In relatively thin formations that are fairly homogeneous, the above referenced standard fracturing technique will normally produce a fracture or fractures throughout the depth of the formation. However, when an operator attempts to fracture a large formation having multiple zones of varying stresses and different Fracture Gradients in a normal fracture treatment, the fracture fluid tends to dissipate only into those portions of the formation having the lowest Fracture Gradient and the lowest stress gradient. Thus, the fracture treatment may only be effective in a small portion of the overall target formation.
One solution to this problem is fracture treating the large formation in multiple stages. This solution is both more costly and more time consuming than a traditional single-stage fracture treatment. Other options include utilizing specialized equipment to simultaneously fracture treat an entire formation as is described in U.S. Pat. No. 6,644,406. That solution is also more expensive because it requires the use of specialized equipment.

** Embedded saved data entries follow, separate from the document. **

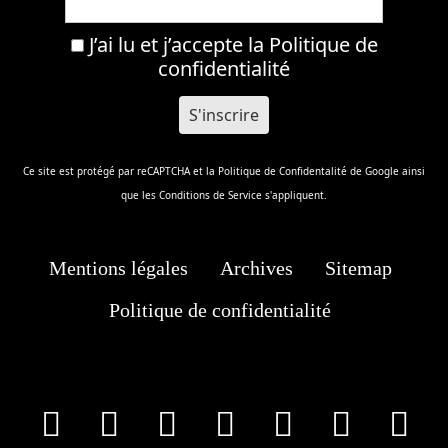
J’ai lu et j’accepte la
Politique de
confidentialité
Ce site est protégé par reCAPTCHA et la
Politique de Confidentalité
de Google ainsi
que les
Conditions de Service
s'appliquent.
Mentions légales
Archives
Sitemap
Politique de confidentialité
facebook
X
Instagram
Youtube
Tik Tok
Wha
T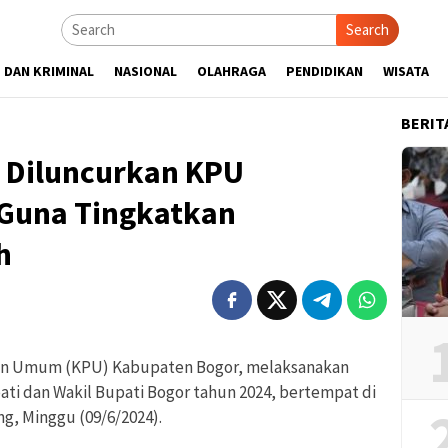
Search
 DAN KRIMINAL
NASIONAL
OLAHRAGA
PENDIDIKAN
WISATA
BERIT
e Diluncurkan KPU
Guna Tingkatkan
h
an Umum (KPU) Kabupaten Bogor, melaksanakan
ti dan Wakil Bupati Bogor tahun 2024, bertempat di
ng, Minggu (09/6/2024).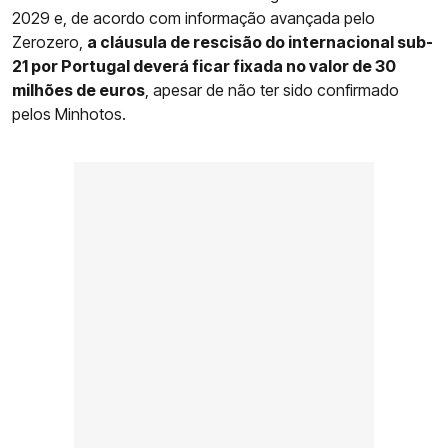
2029 e, de acordo com informação avançada pelo
Zerozero,
a cláusula de rescisão do internacional sub-
21 por Portugal deverá ficar fixada no valor de 30
milhões de euros
, apesar de não ter sido confirmado
pelos Minhotos.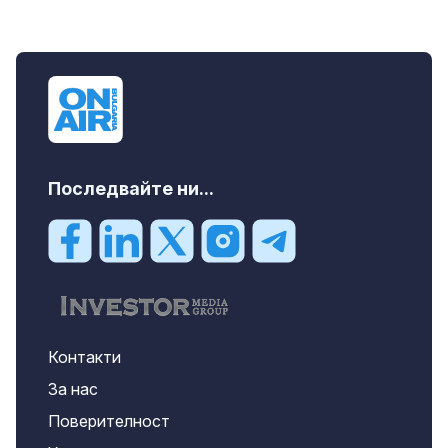
Последвайте ни...
Контакти
За нас
Поверителност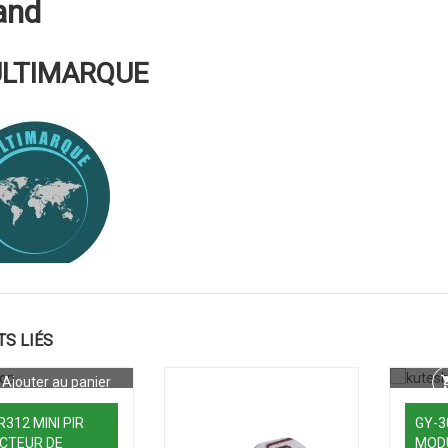
and
LTIMARQUE
TS LIÉS
Ajouter au panier
312 MINI PIR
GY-3
CTEUR DE
MOD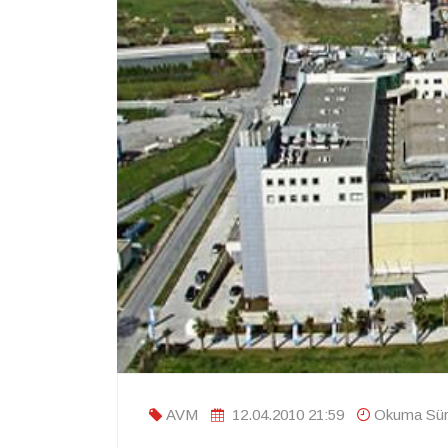
AVM
12.04.2010 21:59
Okuma Süre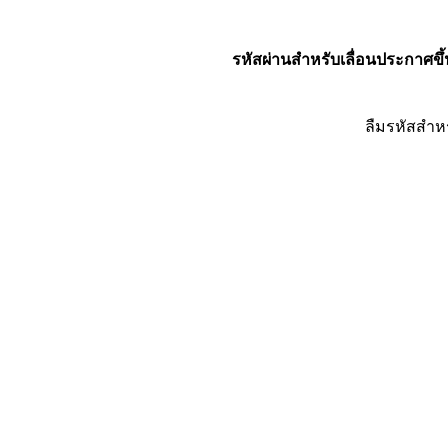
รหัสผ่านสำหรับเลื่อนประกาศขึ้
ลืมรหัสสำห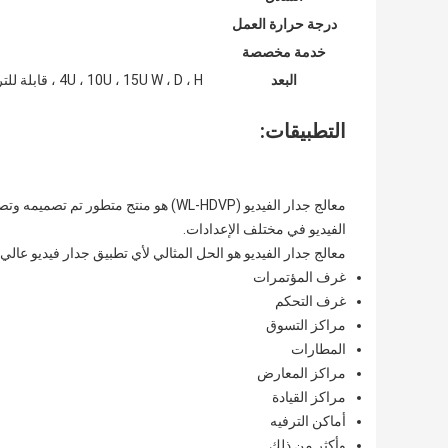
درجة حرارة العمل
خدمة مخصصة
البعد
4U ، 10U ، 15U W ، D ، H ، قابلة للتركيب على الرف
التطبيقات:
معالج جدار الفيديو (WL-HDVP) هو منتج 
الفيديو في مختلف الإعدادات.
معالج جدار الفيديو هو الحل المثالي لأي تطبيق جدار فيديو عالي
غرف المؤتمرات
غرف التحكم
مراكز التسوق
المطارات
مراكز المعارض
مراكز القيادة
أماكن الترفيه
وأكثر من ذلك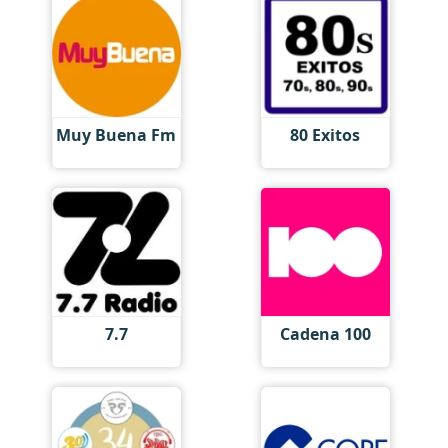
Muy Buena Fm
80 Exitos
7.7
Cadena 100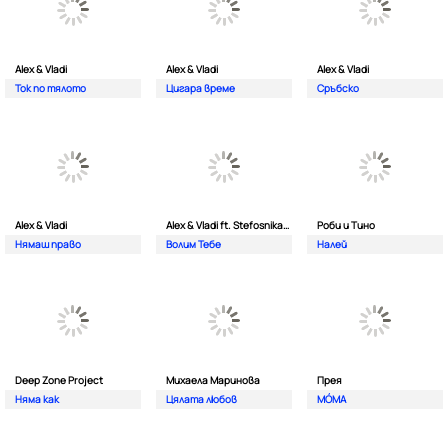
Alex & Vladi
Alex & Vladi
Alex & Vladi
Ток по тялото
Цигара време
Сръбско
Alex & Vladi
Alex & Vladi ft. Stefosnikat Ot Nos
Роби и Тино
Нямаш право
Волим Тебе
Налей
Deep Zone Project
Михаела Маринова
Прея
Няма как
Цялата любов
MÓMA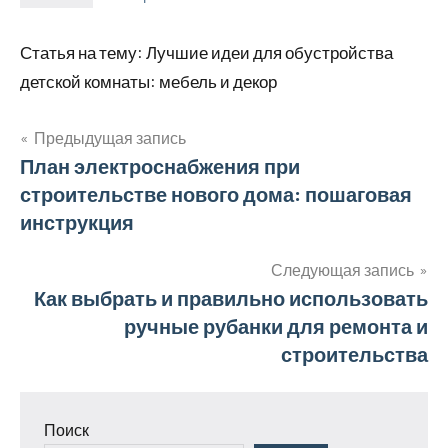
Статья на тему: Лучшие идеи для обустройства
детской комнаты: мебель и декор
Предыдущая запись
Навигация
План электроснабжения при
строительстве нового дома: пошаговая
по
инструкция
записям
Следующая запись
Как выбрать и правильно использовать
ручные рубанки для ремонта и
строительства
Поиск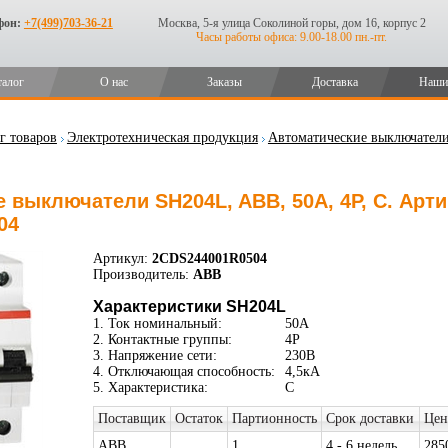
фон:
+7(499)703-36-21
Москва, 5-я улица Соколиной горы, дом 16, корпус 2
Часы работы офиса: 9.00-18.00 пн.-пт.
талог
О нас
Заказы
Доставка
Наши
г товаров
Электротехническая продукция
Автоматические выключател
 выключатели SH204L, ABB, 50А, 4P, C. Арт
04
Артикул:
2CDS244001R0504
Производитель:
ABB
Характеристики SH204L
1. Ток номинальный:
50А
2. Контактные группы:
4P
3. Напряжение сети:
230В
4. Отключающая способность:
4,5кА
5. Характеристика:
C
Поставщик
Остаток
Партионность
Срок доставки
Цен
ABB
1
4 - 6 недель
285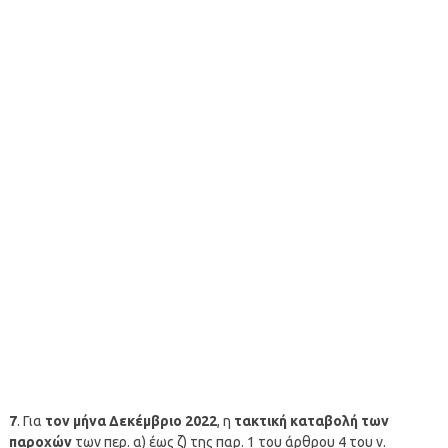
7
. Για
τον μήνα Δεκέμβριο 2022
, η
τακτική καταβολή των
παροχών
των περ. α) έως ζ) της παρ. 1 του άρθρου 4 του ν.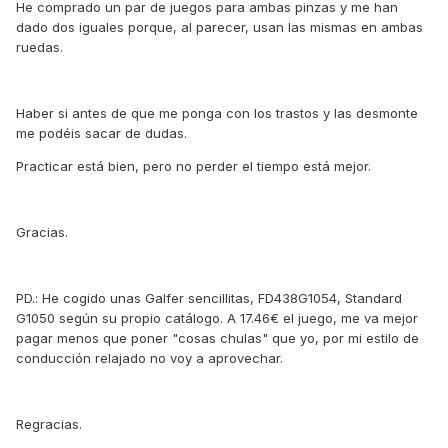
He comprado un par de juegos para ambas pinzas y me han
dado dos iguales porque, al parecer, usan las mismas en ambas
ruedas.
Haber si antes de que me ponga con los trastos y las desmonte
me podéis sacar de dudas.
Practicar está bien, pero no perder el tiempo está mejor.
Gracias.
PD.: He cogido unas Galfer sencillitas, FD438G1054, Standard
G1050 según su propio catálogo. A 17.46€ el juego, me va mejor
pagar menos que poner "cosas chulas" que yo, por mi estilo de
conducción relajado no voy a aprovechar.
Regracias.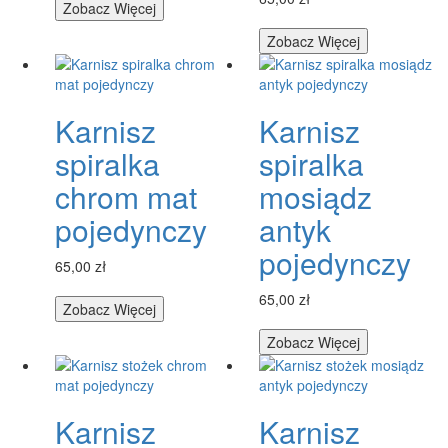
Zobacz Więcej
Zobacz Więcej
Karnisz
Karnisz
spiralka
spiralka
chrom mat
mosiądz
pojedynczy
antyk
pojedynczy
65,00 zł
65,00 zł
Zobacz Więcej
Zobacz Więcej
Karnisz
Karnisz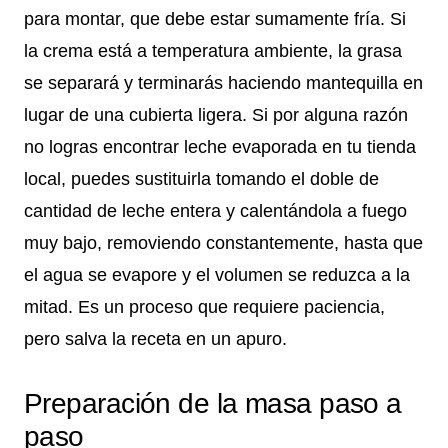
para montar, que debe estar sumamente fría. Si
la crema está a temperatura ambiente, la grasa
se separará y terminarás haciendo mantequilla en
lugar de una cubierta ligera. Si por alguna razón
no logras encontrar leche evaporada en tu tienda
local, puedes sustituirla tomando el doble de
cantidad de leche entera y calentándola a fuego
muy bajo, removiendo constantemente, hasta que
el agua se evapore y el volumen se reduzca a la
mitad. Es un proceso que requiere paciencia,
pero salva la receta en un apuro.
Preparación de la masa paso a
paso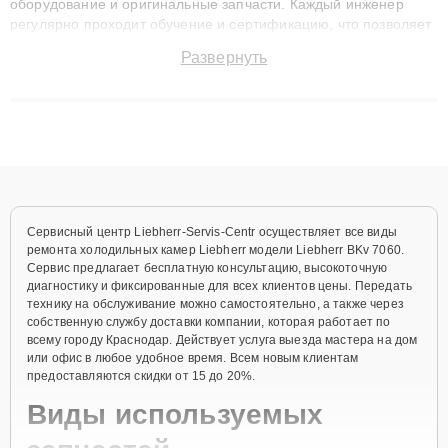
оборудование и оригинальные запчасти. Каждый инженер
регулярно проходит обучение и сертификацию, что позволяет
быстро и точноdiagnostikировать поломки и восстанавливать
Развернуть
технику с сохранением гарантии до 3 лет. Наши мастера
решают сложные случаи: от замены матриц и материнских
плат до ремонта после залития и восстановления данных.
Благодаря высокой квалификации и ответственному подходу
клиенты получают быстрый, качественный ремонт и понятные
объяснения по результатам диагностики.
Сервисный центр Liebherr-Servis-Centr осуществляет все виды
ремонта холодильных камер Liebherr модели Liebherr BKv 7060.
Сервис предлагает бесплатную консультацию, высокоточную
диагностику и фиксированные для всех клиентов цены. Передать
технику на обслуживание можно самостоятельно, а также через
собственную службу доставки компании, которая работает по
всему городу Краснодар. Действует услуга выезда мастера на дом
или офис в любое удобное время. Всем новым клиентам
предоставляются скидки от 15 до 20%.
Виды используемых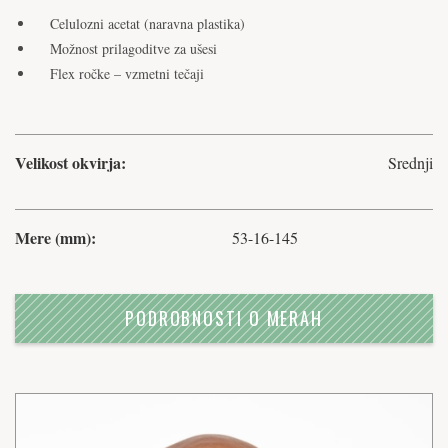
Celulozni acetat (naravna plastika)
Možnost prilagoditve za ušesi
Flex ročke – vzmetni tečaji
Velikost okvirja:
Srednji
Mere (mm):
53-16-145
PODROBNOSTI O MERAH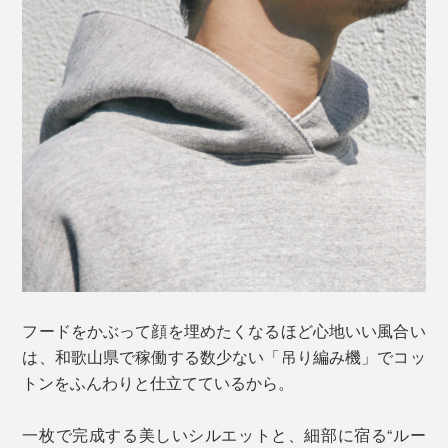
フードをかぶって顔を埋めたくなるほど心地いい風合い
は、和歌山県で稼働する数少ない「吊り編み機」でコッ
トンをふんわりと仕立てているから。
一枚で完成する美しいシルエットと、細部に宿る“ルー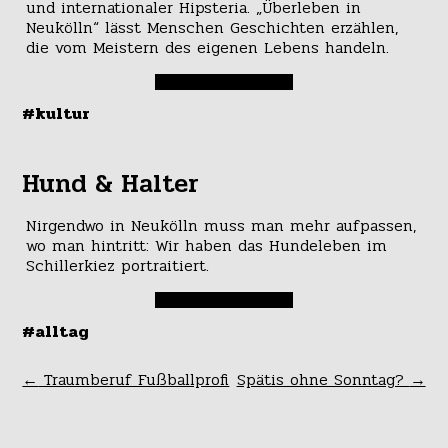
und internationaler Hipsteria. „Überleben in
Neukölln“ lässt Menschen Geschichten erzählen,
die vom Meistern des eigenen Lebens handeln.
#kultur
Hund & Halter
Nirgendwo in Neukölln muss man mehr aufpassen,
wo man hintritt: Wir haben das Hundeleben im
Schillerkiez portraitiert.
#alltag
←
Traumberuf Fußballprofi
Spätis ohne Sonntag?
→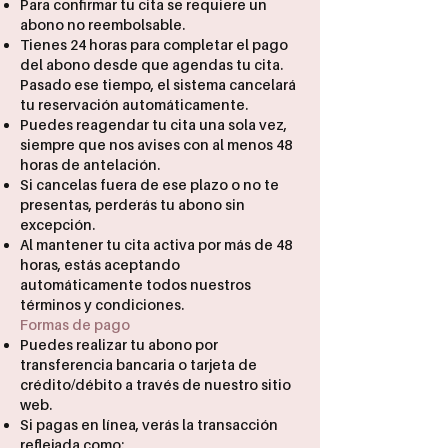
Para confirmar tu cita se requiere un
abono no reembolsable.
Tienes 24 horas para completar el pago
del abono desde que agendas tu cita.
Pasado ese tiempo, el sistema cancelará
tu reservación automáticamente.
Puedes reagendar tu cita una sola vez,
siempre que nos avises con al menos 48
horas de antelación.
Si cancelas fuera de ese plazo o no te
presentas, perderás tu abono sin
excepción.
Al mantener tu cita activa por más de 48
horas, estás aceptando
automáticamente todos nuestros
términos y condiciones.
Formas de pago
Puedes realizar tu abono por
transferencia bancaria o tarjeta de
crédito/débito a través de nuestro sitio
web.
Si pagas en línea, verás la transacción
reflejada como: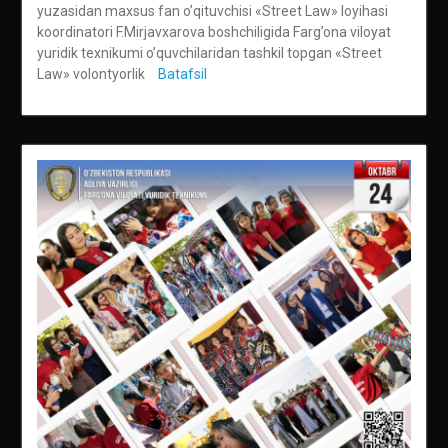
yuzasidan maxsus fan o’qituvchisi «Street Law» loyihasi
koordinatori F.Mirjavxarova boshchiligida Farg’ona viloyat
yuridik texnikumi o’quvchilaridan tashkil topgan «Street
Law» volontyorlik
Batafsil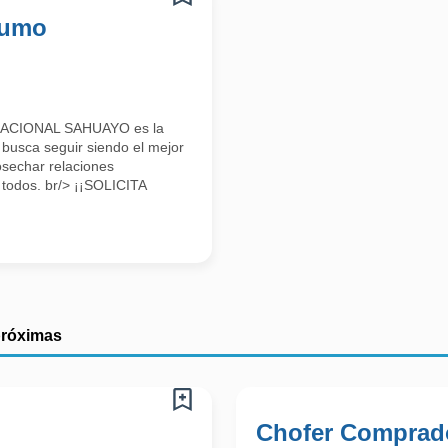
sumo
ACIONAL SAHUAYO es la
 busca seguir siendo el mejor
osechar relaciones
 todos. br/> ¡¡SOLICITA
próximas
Chofer Comprad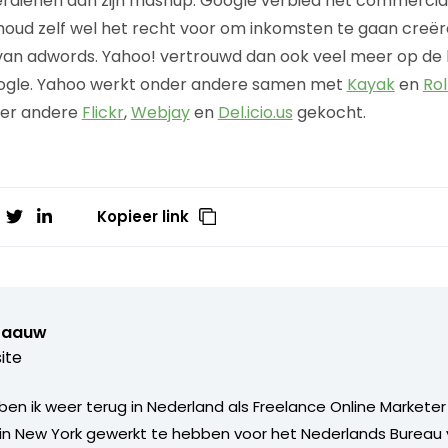
erdienen aan zijn mashup. Google verbied het commerciali
ud zelf wel het recht voor om inkomsten te gaan creër
an adwords. Yahoo! vertrouwd dan ook veel meer op de k
ogle. Yahoo werkt onder andere samen met
Kayak
en
Rol
der andere
Flickr
,
Webjay
en
Del.icio.us
gekocht.
Kopieer link
Paauw
ite
 ben ik weer terug in Nederland als Freelance Online Marketer
in New York gewerkt te hebben voor het Nederlands Bureau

Another solution known as “limited entry” is to introduce more perforations through the casing in intermediate zones having higher rock stresses and fewer perforations through the casing in intermediate zones having lower rock stresses. A typical fracture treatment would theoretically stimulate all intermediate zones at the same time. However, this process requires more knowledge of the rock properties than is typically available from the well log and thus requires additional testing to insure that the optimum number of perforations are spaced within the zones.
During fluid treatment of a well, particularly when treating a large formation in multiple stages, it may be desirable to divert the flow of fluids through some, but not all, of the well casing perforations. The use of ball sealers for this purpose is well known in the industry and is described in numerous patents, including U.S. Pat. No. 4,505,334 and U.S. Pat. No. 4,102,401. Ball sealers are typically small rubber-coated balls that are pumped into the well casing and onto the perforations by the flow of the fluid through the perforations into the formation. The balls seat upon the perforations and are held there by the pressure differential across the perforation.
Ball sealers are commonly used in the field of oil and gas well treatment to create diversion. Diversion is the forced change of the path of fluid while the fluid is being pumped into a formation. Ball sealers are commonly used in acid treatments, which are pumped at lower rates than fracture treatments. Many engineers are uncomfortable using ball sealers in fracture treatments because of the higher pumping rates.
Conventional determination of a diversion caused by ball sealers in any fluid treatment is made by observing any “surface” changes in the Standard Treating Pressure (“STP”). For example, if an engineer is pumping an acid job at 5 barrels per minute (“bpm”) with an STP of 1200 pounds per square inch (“psi”), the engineer will watch for any pressure deviation on the surface from the STP of 1200 psi to determine if the ball sealers are diverting the acid to unstimulated rock. A problem with this conventional procedure is that observing surface pressure changes is not a reliable means for determining whether fluid is actually being diverted into different rock zones. Small pressure changes caused by diversion are muted by the weight of the hydrostatic column. Thus the only way to accurately confirm that a particular treatment is reaching a particular zone is to know the characteristics of the particular rock zone. One means of doing this is by determining the Fracture Gradient for each different rock zone of varying stress.